▶ [WORK ITEM]:
What is the number of lines in the entries that contain the word "fibroadenom"? Answer with that figure alone.

Extracted page text data:
###
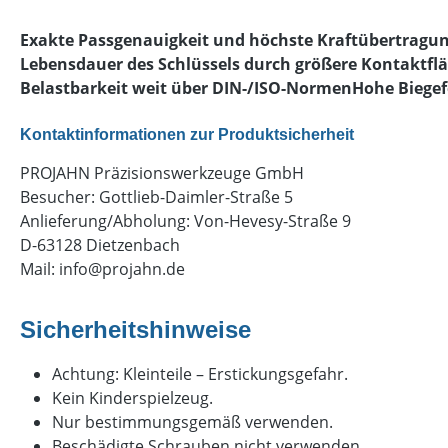
Exakte Passgenauigkeit und höchste Kraftübertragun
Lebensdauer des Schlüssels durch größere Kontaktfl
Belastbarkeit weit über DIN-/ISO-NormenHohe Biegef
Kontaktinformationen zur Produktsicherheit
PROJAHN Präzisionswerkzeuge GmbH
Besucher: Gottlieb-Daimler-Straße 5
Anlieferung/Abholung: Von-Hevesy-Straße 9
D-63128 Dietzenbach
Mail:
info@projahn.de
Sicherheitshinweise
Achtung: Kleinteile – Erstickungsgefahr.
Kein Kinderspielzeug.
Nur bestimmungsgemäß verwenden.
Beschädigte Schrauben nicht verwenden.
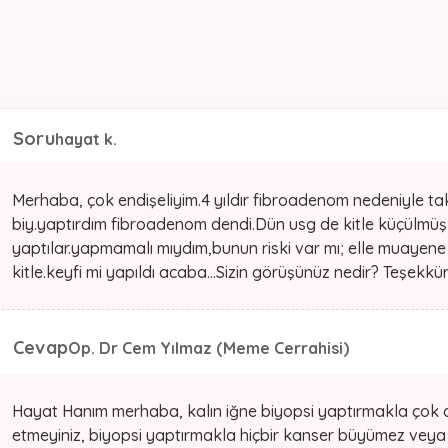
Soru
hayat k.
Merhaba, çok endişeliyim.4 yıldır fibroadenom nedeniyle taki
biy.yaptırdım fibroadenom dendi.Dün usg de kitle küçülmüş
yaptılar.yapmamalı mıydım,bunun riski var mı; elle muayene 
kitle.keyfi mi yapıldı acaba...Sizin görüşünüz nedir? Teşekkü
Cevap
Op. Dr Cem Yılmaz (Meme Cerrahisi)
Hayat Hanım merhaba, kalın iğne biyopsi yaptırmakla çok do
etmeyiniz, biyopsi yaptırmakla hiçbir kanser büyümez veya 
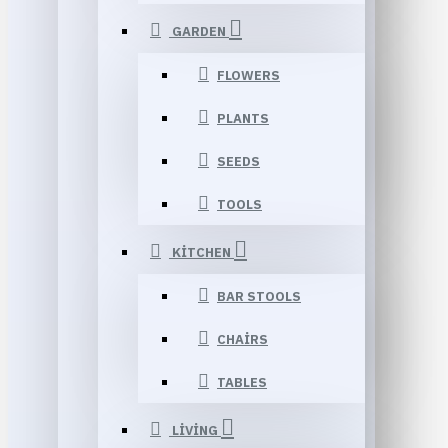
GARDEN
FLOWERS
PLANTS
SEEDS
TOOLS
KITCHEN
BAR STOOLS
CHAIRS
TABLES
LIVING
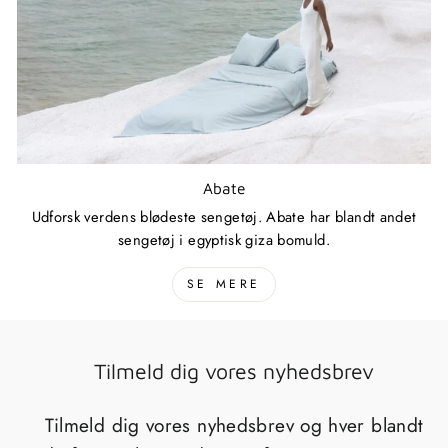
Abate
Udforsk verdens blødeste sengetøj. Abate har blandt andet
sengetøj i egyptisk giza bomuld.
SE MERE
Tilmeld dig vores nyhedsbrev
Tilmeld dig vores nyhedsbrev og hver blandt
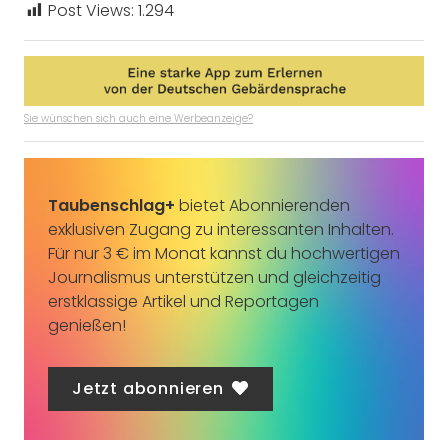
Post Views:
1.294
Sie wünschen sich auch eine Werbeanzeige?
Taubenschlag+
bietet Abonnierenden
exklusiven Zugang zu interessanten Inhalten.
Für nur 3 € im Monat kannst du hochwertigen
Journalismus unterstützen und gleichzeitig
erstklassige Artikel und Reportagen
genießen!
Jetzt abonnieren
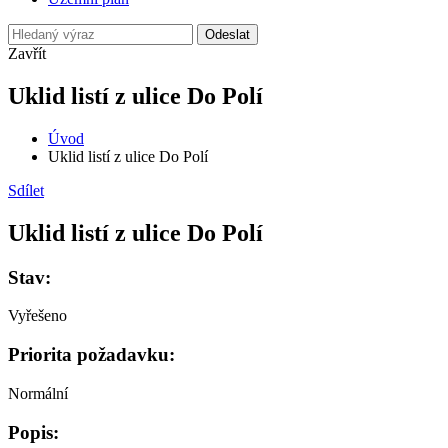
Odeslat
Zavřít
Uklid listí z ulice Do Polí
Úvod
Uklid listí z ulice Do Polí
Sdílet
Uklid listí z ulice Do Polí
Stav:
Vyřešeno
Priorita požadavku:
Normální
Popis:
###
▶ [WRITTEN SOLUTION]:
2